Task details.
Shown below are entries with pictures; the line with "Frequently Asked Questions (136, 1097)" through the line with "Найти (1156, 109)" is the span to retype exactly, and the pictures stay out.

Records drawn from a dataset:
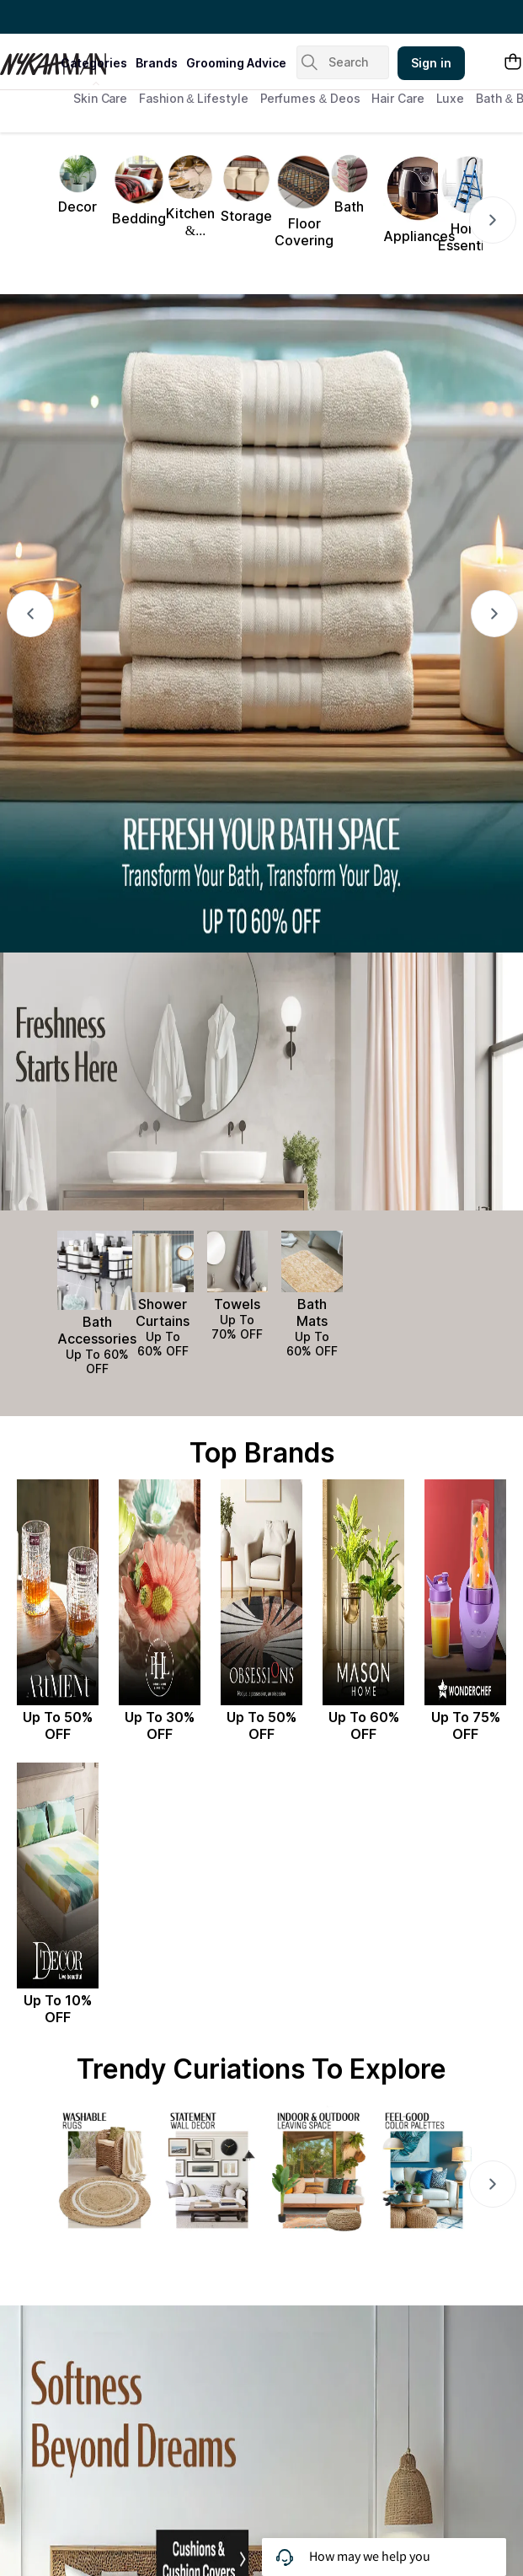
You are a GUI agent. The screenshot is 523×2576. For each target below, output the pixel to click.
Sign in (431, 63)
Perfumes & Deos (310, 98)
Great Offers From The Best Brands (112, 16)
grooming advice (236, 63)
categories (94, 63)
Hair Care (397, 98)
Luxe (450, 98)
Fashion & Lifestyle (193, 98)
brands (157, 63)
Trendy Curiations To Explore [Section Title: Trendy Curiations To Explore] (261, 2069)
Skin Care (100, 98)
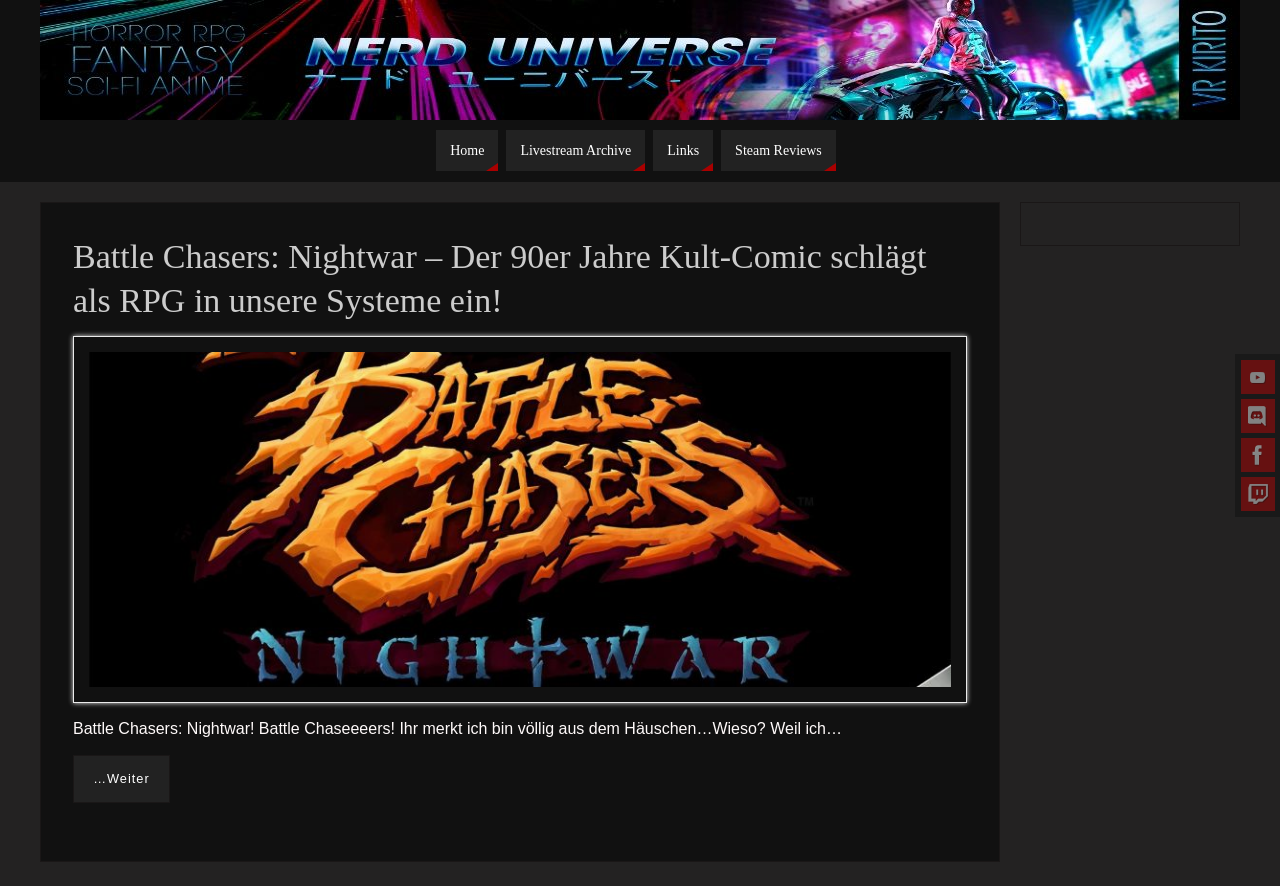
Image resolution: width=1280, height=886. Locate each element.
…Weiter (121, 778)
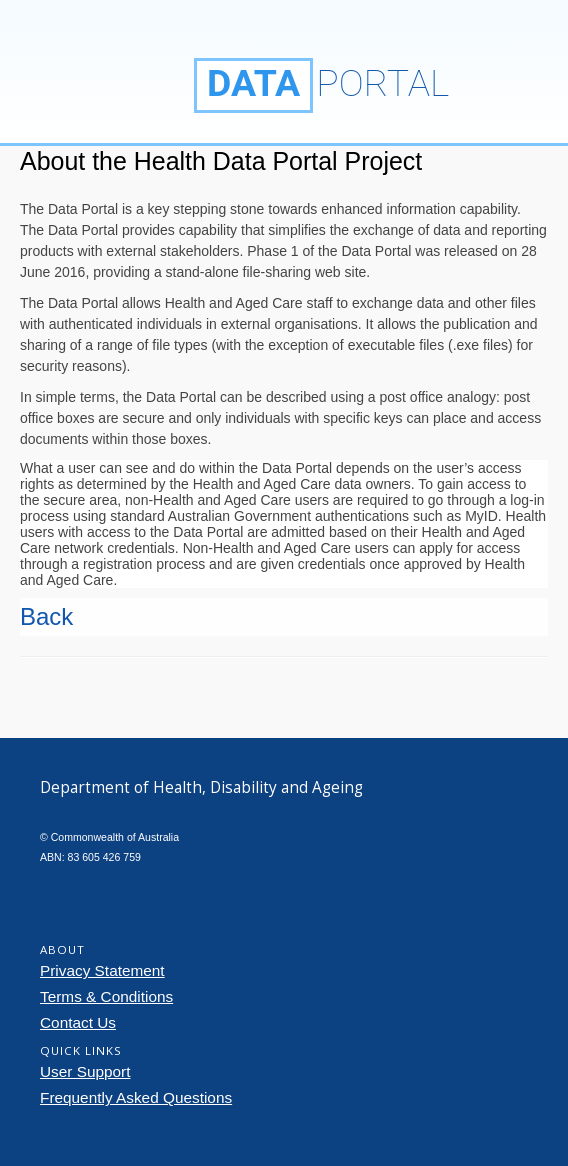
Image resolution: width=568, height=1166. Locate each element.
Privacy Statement (102, 970)
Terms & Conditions (106, 996)
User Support (85, 1071)
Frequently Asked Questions (136, 1097)
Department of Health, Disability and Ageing (105, 71)
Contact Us (78, 1022)
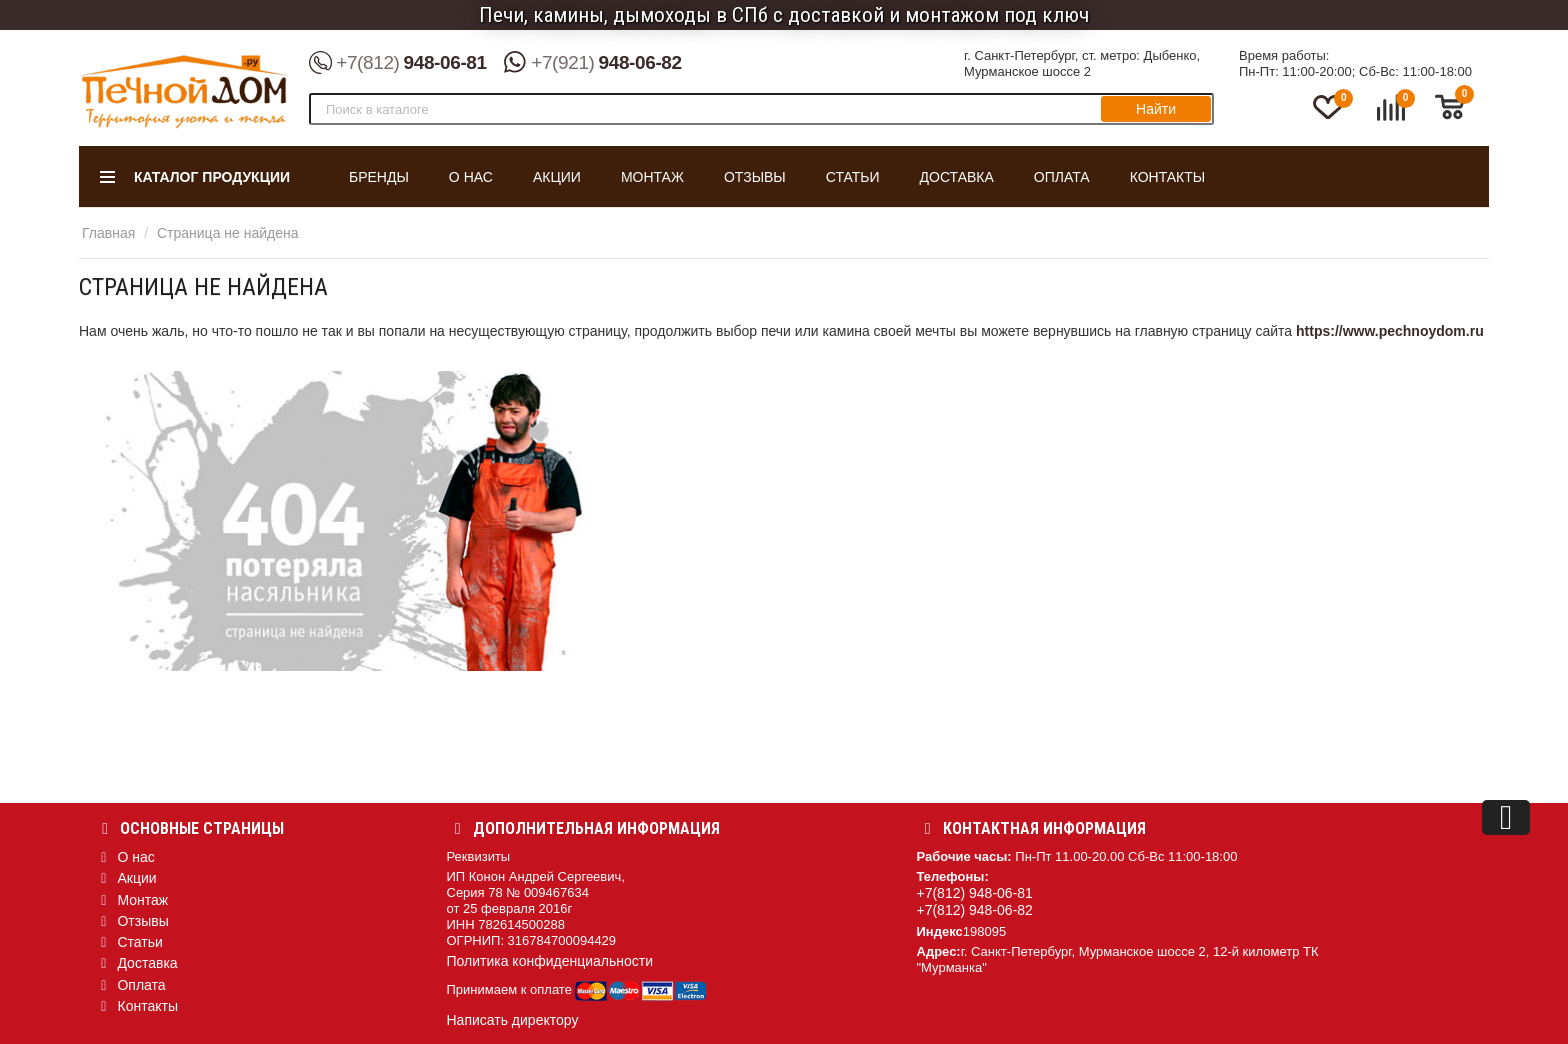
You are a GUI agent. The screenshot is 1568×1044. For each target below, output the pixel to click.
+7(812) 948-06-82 (975, 910)
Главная (108, 233)
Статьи (853, 177)
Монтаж (652, 177)
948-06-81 (398, 63)
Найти (1156, 109)
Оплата (1062, 177)
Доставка (957, 177)
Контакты (1168, 177)
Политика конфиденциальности (550, 961)
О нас (471, 177)
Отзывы (755, 177)
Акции (557, 177)
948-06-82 (593, 63)
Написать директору (513, 1020)
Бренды (379, 177)
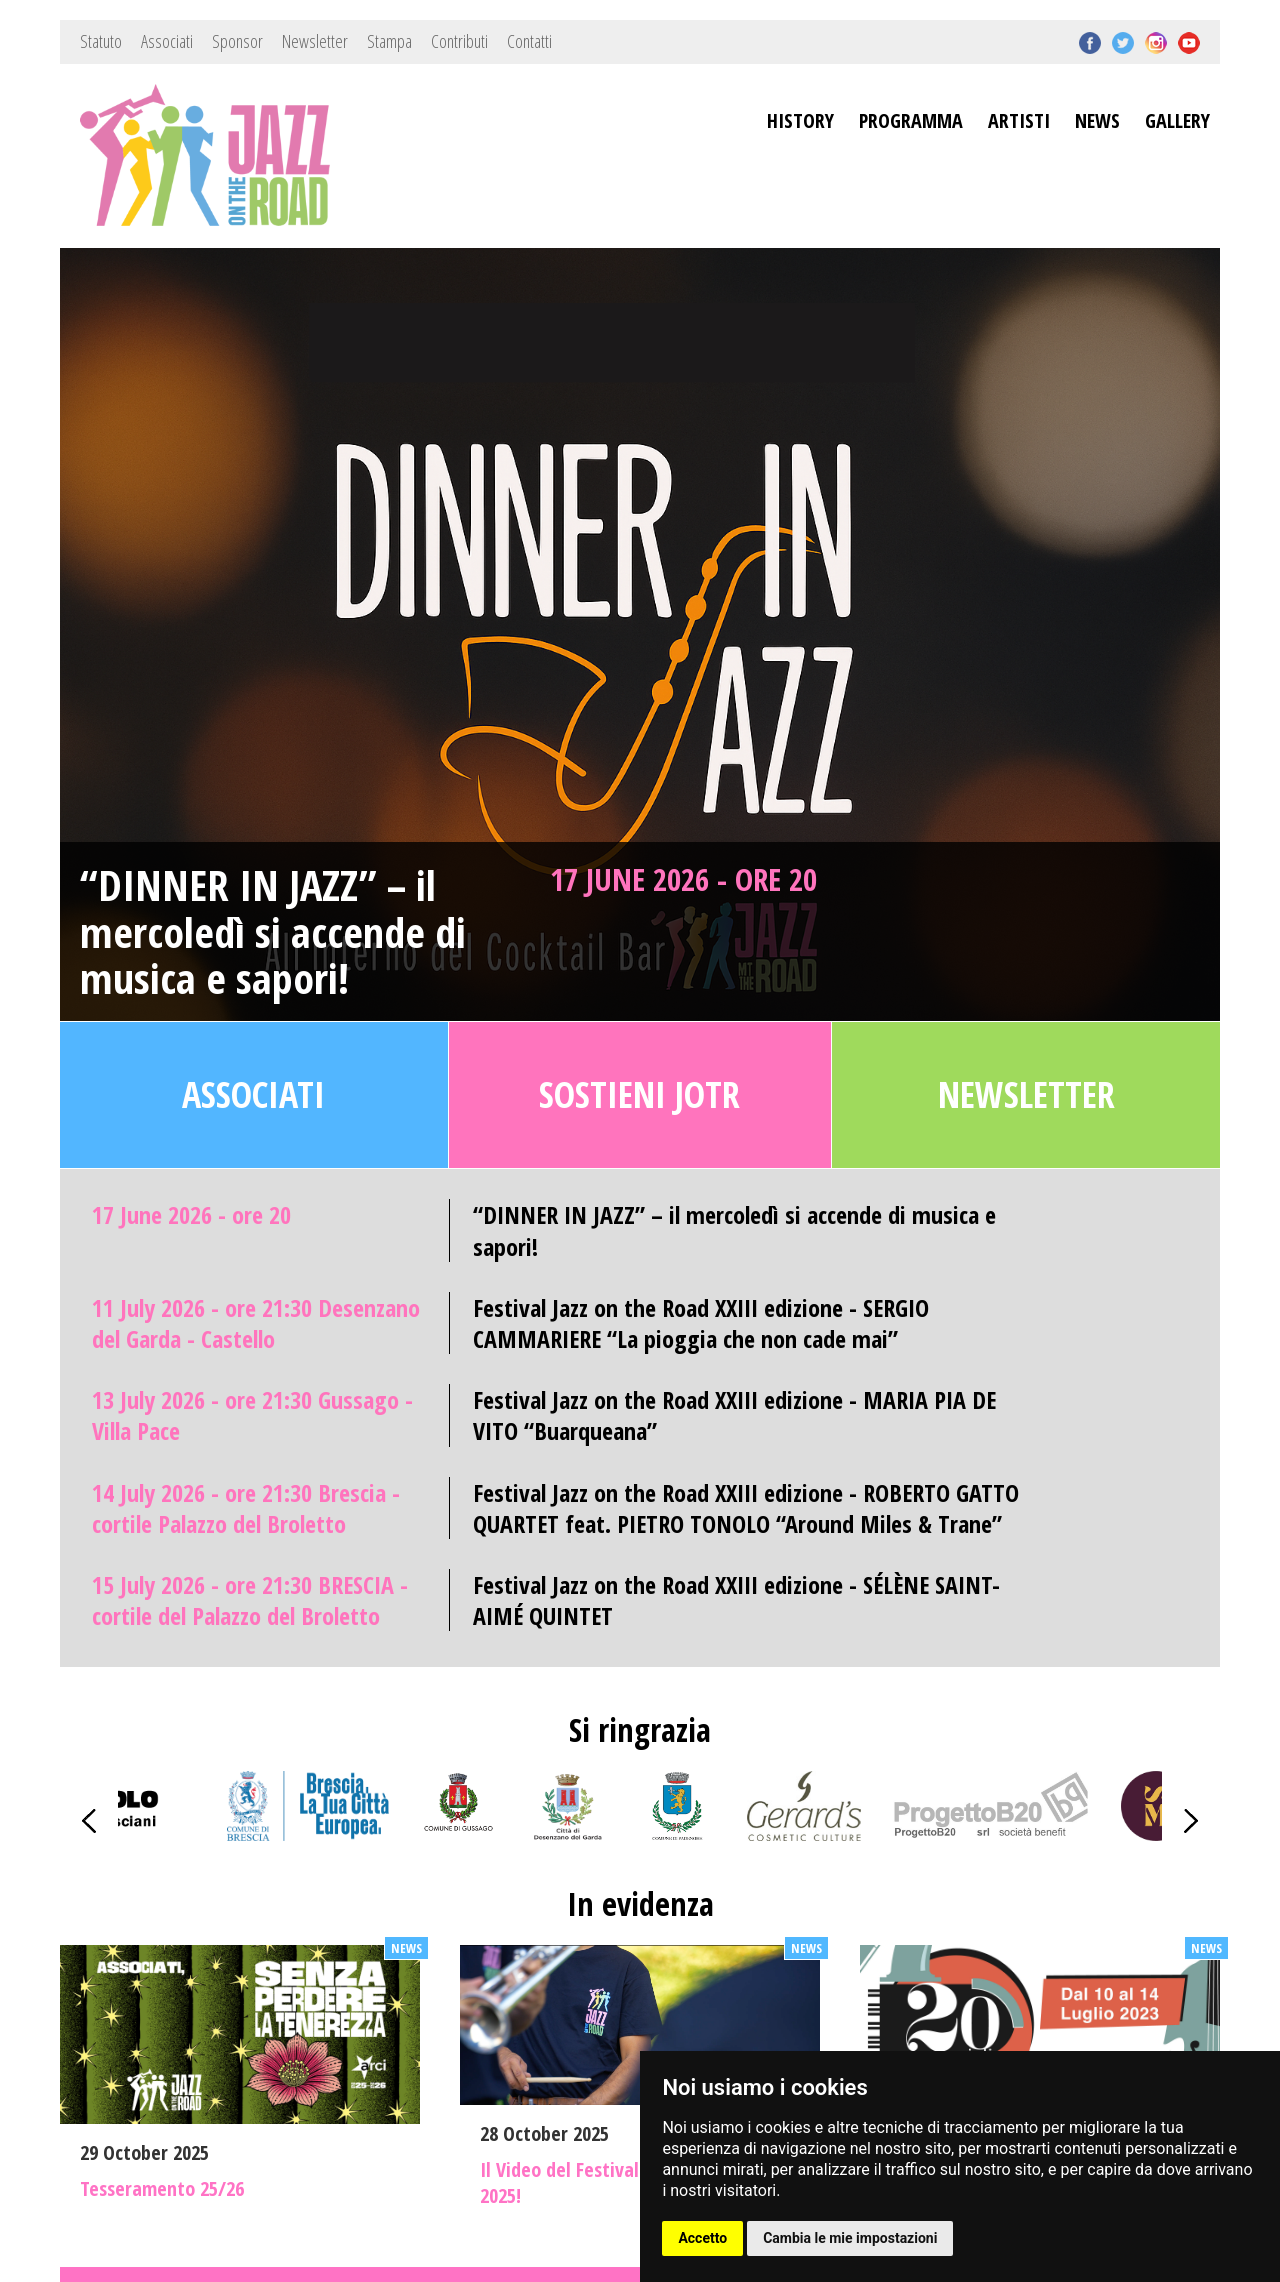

Solution for this task.
Frequently Asked Questions (136, 1097)
Department of Health, Disability and Ageing (105, 71)
Contact Us (78, 1022)
You are a GUI agent. The screenshot is 1568×1044. For each target below, output the pixel to click.
+7(812) 948-06-82 (975, 910)
Главная (108, 233)
Статьи (853, 177)
Монтаж (652, 177)
948-06-81 (398, 63)
Найти (1156, 109)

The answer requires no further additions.